#### [EXERCISE AIM]
Copy exactly the lines of the data below, beginning with the line with "terrine de juin" and ending with the line with "Лакокрасочные материалы". Pictures are to be omitted.

#### [RECORD SET]
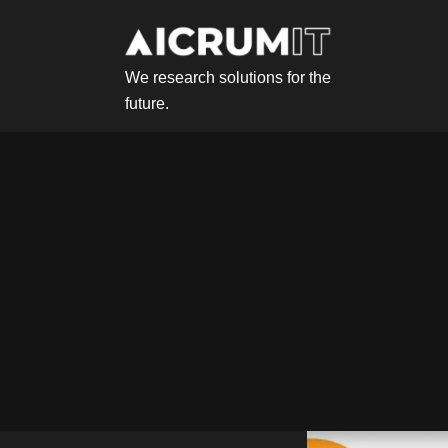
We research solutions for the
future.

==

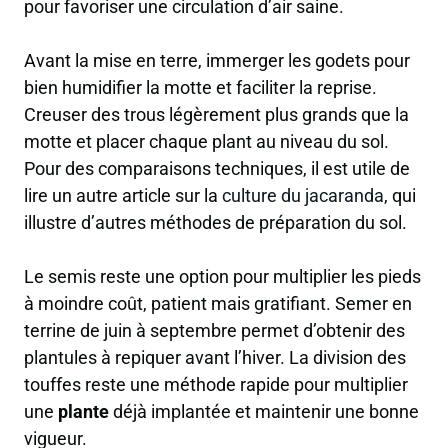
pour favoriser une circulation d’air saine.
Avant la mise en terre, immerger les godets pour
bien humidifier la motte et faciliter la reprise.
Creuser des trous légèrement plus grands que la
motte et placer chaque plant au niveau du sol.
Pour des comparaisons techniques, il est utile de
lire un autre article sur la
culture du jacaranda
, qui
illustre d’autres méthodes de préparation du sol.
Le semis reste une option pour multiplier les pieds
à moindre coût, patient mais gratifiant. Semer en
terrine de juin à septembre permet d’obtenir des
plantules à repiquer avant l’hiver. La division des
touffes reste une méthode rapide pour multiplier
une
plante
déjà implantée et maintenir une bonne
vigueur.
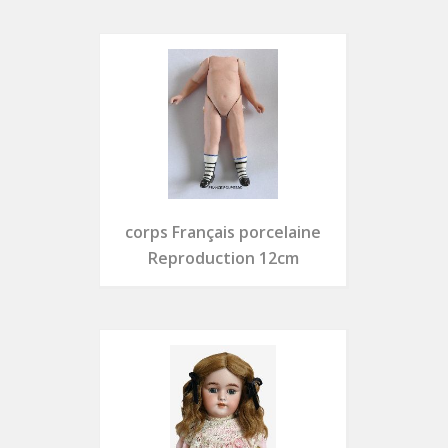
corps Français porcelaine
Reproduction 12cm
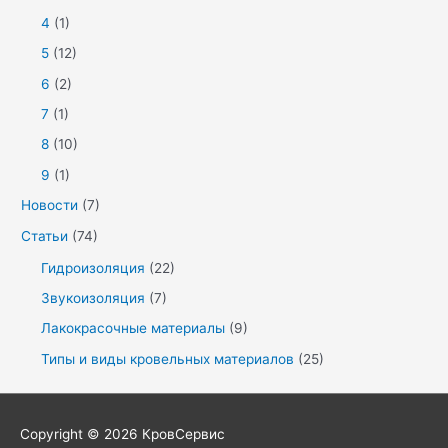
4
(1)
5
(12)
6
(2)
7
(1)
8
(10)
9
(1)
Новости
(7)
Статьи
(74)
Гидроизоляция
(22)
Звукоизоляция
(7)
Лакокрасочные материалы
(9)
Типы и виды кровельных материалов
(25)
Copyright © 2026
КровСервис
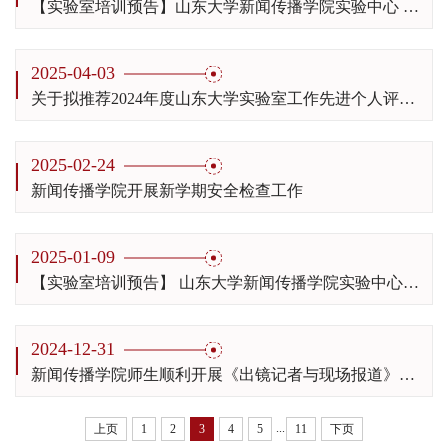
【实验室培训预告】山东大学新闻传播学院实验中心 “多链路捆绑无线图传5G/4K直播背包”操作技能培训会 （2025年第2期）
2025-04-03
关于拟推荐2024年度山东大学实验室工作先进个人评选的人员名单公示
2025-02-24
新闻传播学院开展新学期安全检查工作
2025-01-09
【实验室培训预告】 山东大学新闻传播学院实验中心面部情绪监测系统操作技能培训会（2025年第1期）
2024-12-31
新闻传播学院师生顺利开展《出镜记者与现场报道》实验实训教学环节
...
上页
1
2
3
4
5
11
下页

...

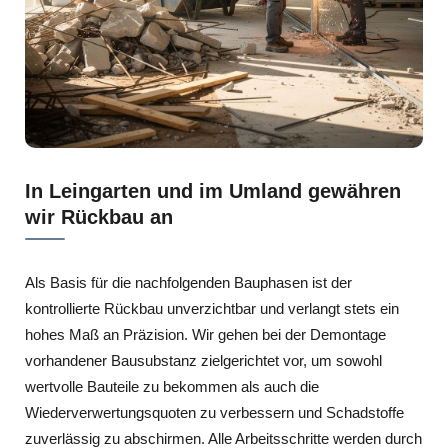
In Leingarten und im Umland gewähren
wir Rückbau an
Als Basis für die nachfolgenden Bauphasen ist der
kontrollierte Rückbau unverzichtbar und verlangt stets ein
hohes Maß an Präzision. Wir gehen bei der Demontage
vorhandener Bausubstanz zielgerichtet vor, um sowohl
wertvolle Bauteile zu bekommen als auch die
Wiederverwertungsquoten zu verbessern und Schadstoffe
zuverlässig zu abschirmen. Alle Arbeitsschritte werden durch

#### [YOUR RESPONSE]
terrine de juin à septembre permet d’obtenir des
plantules à repiquer avant l’hiver. La division des
touffes reste une méthode rapide pour multiplier
une
plante
déjà implantée et maintenir une bonne
vigueur.
corps Français porcelaine
Reproduction 12cm
4
(1)
5
(12)
6
(2)
7
(1)
8
(10)
9
(1)
Новости
(7)
Статьи
(74)
Гидроизоляция
(22)
Звукоизоляция
(7)
Лакокрасочные материалы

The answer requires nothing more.